As for goals—I fulfilled one of my 2024 goals last night by finishing the final draft of my first novel. It goes to my publisher today and is tentatively scheduled for release in the spring of 2026.
For 2025 I plan to complete the final draft of my second novel and the first draft of the third. There are other goals, but these are the two most important to me.
Here’s to a happier, healthier New Year filled with peace, joy, and love.
Congratulations, Doug, on finishing your novel.
Happy New Year, Doug, and big congratulations on completing your first novel!!! Keep us posted on the publishing date.
Once you know you can finish a book, that increases confidence and builds momentum. Sounds as if you already have a solid start on 2025’s goals.

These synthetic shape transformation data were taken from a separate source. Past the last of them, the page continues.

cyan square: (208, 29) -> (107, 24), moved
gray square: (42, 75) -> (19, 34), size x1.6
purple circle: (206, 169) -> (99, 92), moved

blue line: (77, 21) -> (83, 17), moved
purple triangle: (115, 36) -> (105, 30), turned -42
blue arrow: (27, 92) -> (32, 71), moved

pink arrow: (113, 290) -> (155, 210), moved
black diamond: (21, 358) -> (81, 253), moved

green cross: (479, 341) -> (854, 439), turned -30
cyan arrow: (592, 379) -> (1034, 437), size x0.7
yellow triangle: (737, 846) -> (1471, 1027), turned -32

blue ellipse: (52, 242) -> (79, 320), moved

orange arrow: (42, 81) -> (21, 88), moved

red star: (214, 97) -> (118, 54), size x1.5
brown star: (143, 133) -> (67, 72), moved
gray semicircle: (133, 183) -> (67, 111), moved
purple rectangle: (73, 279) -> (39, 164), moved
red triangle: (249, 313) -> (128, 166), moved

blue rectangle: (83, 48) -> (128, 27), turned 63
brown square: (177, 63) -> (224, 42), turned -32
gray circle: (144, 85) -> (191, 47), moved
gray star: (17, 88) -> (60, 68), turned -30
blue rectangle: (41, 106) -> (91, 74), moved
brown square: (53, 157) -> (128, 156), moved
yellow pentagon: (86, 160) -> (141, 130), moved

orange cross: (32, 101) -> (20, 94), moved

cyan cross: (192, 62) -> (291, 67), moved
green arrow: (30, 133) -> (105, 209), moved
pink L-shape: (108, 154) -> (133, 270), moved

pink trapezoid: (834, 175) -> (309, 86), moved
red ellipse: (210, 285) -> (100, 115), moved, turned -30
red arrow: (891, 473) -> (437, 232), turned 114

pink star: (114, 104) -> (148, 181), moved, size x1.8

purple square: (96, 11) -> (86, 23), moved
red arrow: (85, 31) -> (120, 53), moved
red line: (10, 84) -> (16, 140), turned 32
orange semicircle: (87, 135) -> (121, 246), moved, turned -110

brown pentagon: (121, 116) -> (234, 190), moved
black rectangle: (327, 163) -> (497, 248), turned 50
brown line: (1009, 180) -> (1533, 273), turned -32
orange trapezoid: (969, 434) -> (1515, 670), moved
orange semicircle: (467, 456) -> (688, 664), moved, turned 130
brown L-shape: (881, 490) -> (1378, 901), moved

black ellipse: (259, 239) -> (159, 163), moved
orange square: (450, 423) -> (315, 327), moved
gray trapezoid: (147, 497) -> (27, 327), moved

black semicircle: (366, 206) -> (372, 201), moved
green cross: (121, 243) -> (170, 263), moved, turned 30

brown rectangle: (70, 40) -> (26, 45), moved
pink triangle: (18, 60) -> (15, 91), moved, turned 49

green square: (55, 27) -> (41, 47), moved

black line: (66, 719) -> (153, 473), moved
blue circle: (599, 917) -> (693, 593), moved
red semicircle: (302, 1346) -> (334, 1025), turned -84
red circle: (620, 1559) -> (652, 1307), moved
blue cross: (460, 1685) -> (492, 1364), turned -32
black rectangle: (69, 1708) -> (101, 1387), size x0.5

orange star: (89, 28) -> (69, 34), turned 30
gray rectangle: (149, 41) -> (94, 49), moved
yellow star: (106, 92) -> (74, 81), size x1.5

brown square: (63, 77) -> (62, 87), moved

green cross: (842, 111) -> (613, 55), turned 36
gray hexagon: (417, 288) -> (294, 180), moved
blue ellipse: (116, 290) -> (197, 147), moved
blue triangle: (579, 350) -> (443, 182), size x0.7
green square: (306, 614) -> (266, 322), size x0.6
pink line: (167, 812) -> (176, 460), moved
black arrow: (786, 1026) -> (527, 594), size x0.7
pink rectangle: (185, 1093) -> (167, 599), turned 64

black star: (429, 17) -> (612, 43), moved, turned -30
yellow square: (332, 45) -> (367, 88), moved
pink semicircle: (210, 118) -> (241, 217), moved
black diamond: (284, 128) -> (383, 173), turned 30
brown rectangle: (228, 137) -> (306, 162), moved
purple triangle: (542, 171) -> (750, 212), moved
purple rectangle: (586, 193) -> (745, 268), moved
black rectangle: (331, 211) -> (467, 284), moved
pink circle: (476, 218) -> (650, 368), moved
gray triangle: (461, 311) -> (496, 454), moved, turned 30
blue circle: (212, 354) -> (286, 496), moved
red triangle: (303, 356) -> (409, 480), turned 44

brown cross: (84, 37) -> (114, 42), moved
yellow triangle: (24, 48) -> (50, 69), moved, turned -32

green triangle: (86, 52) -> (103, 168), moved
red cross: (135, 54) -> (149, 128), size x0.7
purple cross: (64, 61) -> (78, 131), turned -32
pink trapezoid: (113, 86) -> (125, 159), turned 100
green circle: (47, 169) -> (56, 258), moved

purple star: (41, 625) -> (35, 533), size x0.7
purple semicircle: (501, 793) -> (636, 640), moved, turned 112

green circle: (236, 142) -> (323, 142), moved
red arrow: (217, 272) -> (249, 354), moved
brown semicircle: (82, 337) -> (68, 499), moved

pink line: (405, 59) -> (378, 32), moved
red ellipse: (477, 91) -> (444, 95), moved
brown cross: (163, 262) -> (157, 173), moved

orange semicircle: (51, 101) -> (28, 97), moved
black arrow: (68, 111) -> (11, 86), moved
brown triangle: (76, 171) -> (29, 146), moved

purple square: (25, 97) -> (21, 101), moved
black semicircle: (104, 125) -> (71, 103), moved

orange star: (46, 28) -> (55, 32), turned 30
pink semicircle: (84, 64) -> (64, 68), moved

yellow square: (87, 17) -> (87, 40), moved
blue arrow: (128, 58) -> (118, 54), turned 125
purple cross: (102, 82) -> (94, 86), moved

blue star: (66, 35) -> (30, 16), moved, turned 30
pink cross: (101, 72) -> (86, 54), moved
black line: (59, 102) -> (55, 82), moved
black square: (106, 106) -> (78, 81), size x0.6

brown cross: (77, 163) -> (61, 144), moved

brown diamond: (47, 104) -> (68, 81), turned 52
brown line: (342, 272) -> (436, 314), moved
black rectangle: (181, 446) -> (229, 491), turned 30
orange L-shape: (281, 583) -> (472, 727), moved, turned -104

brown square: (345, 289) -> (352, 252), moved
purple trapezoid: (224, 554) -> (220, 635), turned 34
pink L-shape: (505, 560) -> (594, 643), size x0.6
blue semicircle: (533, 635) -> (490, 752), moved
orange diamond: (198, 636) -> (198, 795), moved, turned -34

See you next December and I’m betting you’ll have accomplished those goals and be on to #3, #4, and more.
I need to improve my marketing, something I’ve always been bad at because I don’t like doing it. But that’s too vague. For a goal to have a chance of being reached, you have to break it down into manageable and measurable steps. The SMART goal system is worth following.
Specific, Measurable, Achievable, Relevant, and Time-bound.
So, for marketing, I could try “do one promotion a month”
Will I? That remains to be seen.
Excellent point, Terry! SMART is a great technique.
My heart is never in marketing either, making that goal esp. tough. No wonder it keeps getting pushed into next year.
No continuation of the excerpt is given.